My PhD student, Kesewa Opoku Agyemang, is going to develop an aggregated-disaggregated agri-food supply chain model. Integrating an Aggregate-Disaggregate-Aggregate (ADA) freight modelling system, she is going to model the generation of trade flows and assignment networks in an aggregate way while simulating logistical decisions at the level of individual firm-to-firm flows. To estimate the disaggregate logistics in her freight transportation model, she’ll focus on ‘crucial choice’ decisions. These include ‘transport chains’ (choice of transport mode combined with transhipment locations); duration of storage; origin and destination of shipment; and shipment size.
Modeling the impacts of co-opetition among port freight transport actors
Closely working with the Logistics Manager of Port of Brisbane, the result of my PhD research assisted the Port in measuring the efficiency of import/export container supply chain and improving the logistics processes. It also helped me to fine-tune my research according to the industry needs.
As a part of my PhD project, I investigated the likely impact of co-opetition of freight transport agents through an intelligent decision support system in hinterland container transport, or so-called port community system.

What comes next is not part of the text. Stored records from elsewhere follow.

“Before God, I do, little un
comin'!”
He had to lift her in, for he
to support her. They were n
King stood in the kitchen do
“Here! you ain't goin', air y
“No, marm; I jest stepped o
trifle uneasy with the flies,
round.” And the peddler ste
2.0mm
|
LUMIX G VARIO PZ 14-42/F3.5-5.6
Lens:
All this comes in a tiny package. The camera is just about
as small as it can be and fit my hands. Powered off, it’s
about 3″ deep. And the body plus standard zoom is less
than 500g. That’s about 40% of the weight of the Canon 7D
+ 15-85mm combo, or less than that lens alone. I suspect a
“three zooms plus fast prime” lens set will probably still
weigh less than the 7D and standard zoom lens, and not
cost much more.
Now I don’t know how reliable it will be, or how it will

In this project, I formulated an optimisation model (Dynamic Vehicle Routing Problem with Time Windows and Capacity constraints), and an agent-based simulation model. The findings showed a huge saving in transportation costs as a result of full cooperation. The agent-based simulation model showed the withdrawal of some bigger actors from cooperation as a result of indifference in ultimate transport cost. This research helped to increase the momentum in the Port of Brisbane around developing a Port Community System and Empty Container Triangulation strategy.

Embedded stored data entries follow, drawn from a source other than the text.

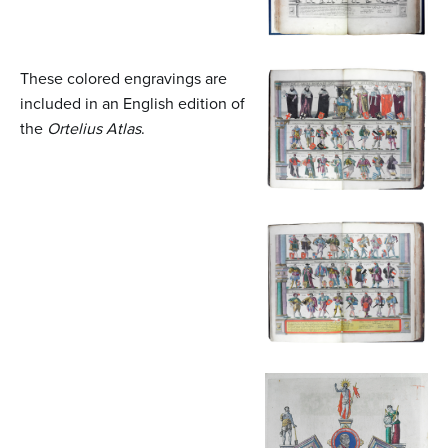
These colored engravings are
included in an English edition of
the
Ortelius Atlas
.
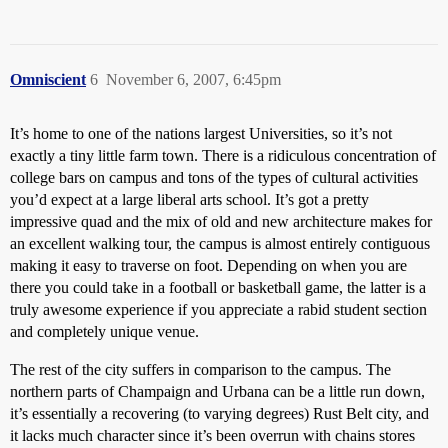
Omniscient
6
November 6, 2007, 6:45pm
It’s home to one of the nations largest Universities, so it’s not
exactly a tiny little farm town. There is a ridiculous concentration of
college bars on campus and tons of the types of cultural activities
you’d expect at a large liberal arts school. It’s got a pretty
impressive quad and the mix of old and new architecture makes for
an excellent walking tour, the campus is almost entirely contiguous
making it easy to traverse on foot. Depending on when you are
there you could take in a football or basketball game, the latter is a
truly awesome experience if you appreciate a rabid student section
and completely unique venue.
The rest of the city suffers in comparison to the campus. The
northern parts of Champaign and Urbana can be a little run down,
it’s essentially a recovering (to varying degrees) Rust Belt city, and
it lacks much character since it’s been overrun with chains stores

These presentation slides summarises the research I undertook in this space. For further details, please refer to the following publications:
Irannezhad, Elnaz; Prato, Carlo; and Hickman, Mark (2019); An intelligent decision support system prototype for hinterland port logistics; Decision Support Systems. Download Full Text
Irannezhad, Elnaz; Prato, Carlo; Hickman, Mark (2018), The effect of cooperation among shipping lines on transport costs and pollutant emissions. Transportation Research Part D: Transport and Environment, 65, pp. 312-323. Download Full Text
Irannezhad, Elnaz; Hickman, Mark; Prato, Carlo (2017), Modeling the Efficiency of a Port Community System as an Agent–based Process. Procedia of Computer Science, 109, PP 918–923, Elsevier. Download Full Text
This research has been presented in two international conferences as:
Irannezhad, Elnaz, Prato, Carlo, and Hickman, Mark (2018); A Cooperative Model of Inland Container Transportation; The Transportation Research Board (TRB) 97th Annual Meeting; Washington D.C. USA; 7-11 January 2018. Download Full Text.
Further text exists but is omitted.